Two years ago a new strain of canine influenza appeared, the H3N2 virus. Veterinarians and vaccine companies recommended vaccinating every dog with the H3N8 vaccine, even though it would not protect against the H3N2 virus. But the vaccine companies came to the rescue and developed a second influenza vaccine. Now some veterinarians and vaccine companies are recommending giving dogs BOTH vaccines. We don't tell people they should get multiple flu vaccines every year; why would we do this to our pets?
Some dogs (and people) get sick when given the vaccines, with symptoms ranging from vomiting and diarrhea, to muscle aches and pain, and respiratory distress. According to the AVMA "The canine influenza vaccine is a "lifestyle" vaccine, and is not recommended for every dog. In general, the vaccine is intended for the protection of dogs at risk for exposure to the canine influenza virus". Dogs at high risk for the disease include dogs that are boarded or go to training or daycare with large groups of dogs in an endemic area.
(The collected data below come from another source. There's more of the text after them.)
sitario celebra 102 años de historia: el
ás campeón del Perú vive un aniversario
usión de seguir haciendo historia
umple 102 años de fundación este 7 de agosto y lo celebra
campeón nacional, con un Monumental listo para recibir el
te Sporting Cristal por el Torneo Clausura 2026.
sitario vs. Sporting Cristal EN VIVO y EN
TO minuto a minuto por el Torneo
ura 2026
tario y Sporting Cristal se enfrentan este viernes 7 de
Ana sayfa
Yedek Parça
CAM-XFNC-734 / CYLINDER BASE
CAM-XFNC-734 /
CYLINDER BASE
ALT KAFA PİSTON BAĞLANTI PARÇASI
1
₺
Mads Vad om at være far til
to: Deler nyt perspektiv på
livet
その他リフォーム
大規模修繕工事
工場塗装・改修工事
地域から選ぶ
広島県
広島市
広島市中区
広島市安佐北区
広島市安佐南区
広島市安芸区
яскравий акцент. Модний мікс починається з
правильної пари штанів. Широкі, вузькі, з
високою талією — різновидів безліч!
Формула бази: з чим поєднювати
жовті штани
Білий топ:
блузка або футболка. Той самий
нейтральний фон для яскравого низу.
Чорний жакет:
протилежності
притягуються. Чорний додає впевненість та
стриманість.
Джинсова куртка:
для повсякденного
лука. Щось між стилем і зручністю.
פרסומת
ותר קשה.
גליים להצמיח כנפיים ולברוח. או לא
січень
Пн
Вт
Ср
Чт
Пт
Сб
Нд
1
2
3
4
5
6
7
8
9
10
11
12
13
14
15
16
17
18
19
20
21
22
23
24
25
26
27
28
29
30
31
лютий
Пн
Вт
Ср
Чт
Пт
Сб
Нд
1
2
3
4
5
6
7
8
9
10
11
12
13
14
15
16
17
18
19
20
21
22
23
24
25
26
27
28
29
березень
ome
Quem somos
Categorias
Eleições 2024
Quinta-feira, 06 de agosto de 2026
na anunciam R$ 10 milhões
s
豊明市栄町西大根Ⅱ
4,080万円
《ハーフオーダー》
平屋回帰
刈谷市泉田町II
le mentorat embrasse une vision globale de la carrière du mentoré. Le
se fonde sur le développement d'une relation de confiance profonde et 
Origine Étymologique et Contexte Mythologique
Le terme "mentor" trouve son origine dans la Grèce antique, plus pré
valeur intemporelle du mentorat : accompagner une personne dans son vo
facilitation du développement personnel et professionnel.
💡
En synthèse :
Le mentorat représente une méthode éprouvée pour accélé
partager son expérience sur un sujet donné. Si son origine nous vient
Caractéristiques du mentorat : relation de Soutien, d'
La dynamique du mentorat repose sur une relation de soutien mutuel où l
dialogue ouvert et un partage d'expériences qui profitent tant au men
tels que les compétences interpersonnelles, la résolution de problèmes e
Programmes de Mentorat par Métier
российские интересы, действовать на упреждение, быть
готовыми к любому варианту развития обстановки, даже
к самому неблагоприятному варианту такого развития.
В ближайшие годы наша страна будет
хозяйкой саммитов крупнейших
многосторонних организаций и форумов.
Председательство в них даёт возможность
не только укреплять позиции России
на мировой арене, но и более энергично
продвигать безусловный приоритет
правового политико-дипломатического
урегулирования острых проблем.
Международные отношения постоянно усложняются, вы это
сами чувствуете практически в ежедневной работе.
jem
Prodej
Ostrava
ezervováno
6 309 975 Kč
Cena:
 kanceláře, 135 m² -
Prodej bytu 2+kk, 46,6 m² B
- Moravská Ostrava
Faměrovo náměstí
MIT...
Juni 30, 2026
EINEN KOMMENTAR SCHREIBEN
Even though the virus has shown up in many states, there have only been a few "hot spot" areas, like Chicago and Atlanta. There is a great map that shows the incidence of the disease over the past year and a half. Unless you live in a hot spot, it makes no sense to give your dog multiple vaccinations against a disease for which there is minimal risk.
The vaccinations currently available are "conditional" vaccines, meaning they have not been fully approved, so your dogs are the test subjects to determine whether the vaccine actually works or causes harm.
Vaccines require active participation by the immune system of the animal. Over-vaccination can cause immune distress. Vaccines should only be given to healthy dogs, which rules out a large portion of the population suffering from chronic disease and inflammation. While the media, the vaccine companies, and many veterinarians would like to scare you into vaccinating your dogs, remember that not all dogs will become ill when exposed to the influenza virus. Of those infected, most will have minor symptoms, such as an annoying cough for two weeks. According to the CDC, "The percentage of dogs infected with this disease that die is very small. Some dogs have asymptomatic infections (no signs of illness), while some have severe infections. Severe illness is characterized by the onset of pneumonia." From Iowa State University's Center for Food Security and Public Health: "informal reports suggest that most cases have been characterized by relatively mild upper respiratory signs, with few deaths".
Personally, I will not vaccinate my dogs with the influenza vaccines and I do not recommend them for my patients. But I will support the immune system of my pets by providing a high quality, species-specific diet and immune system supplements.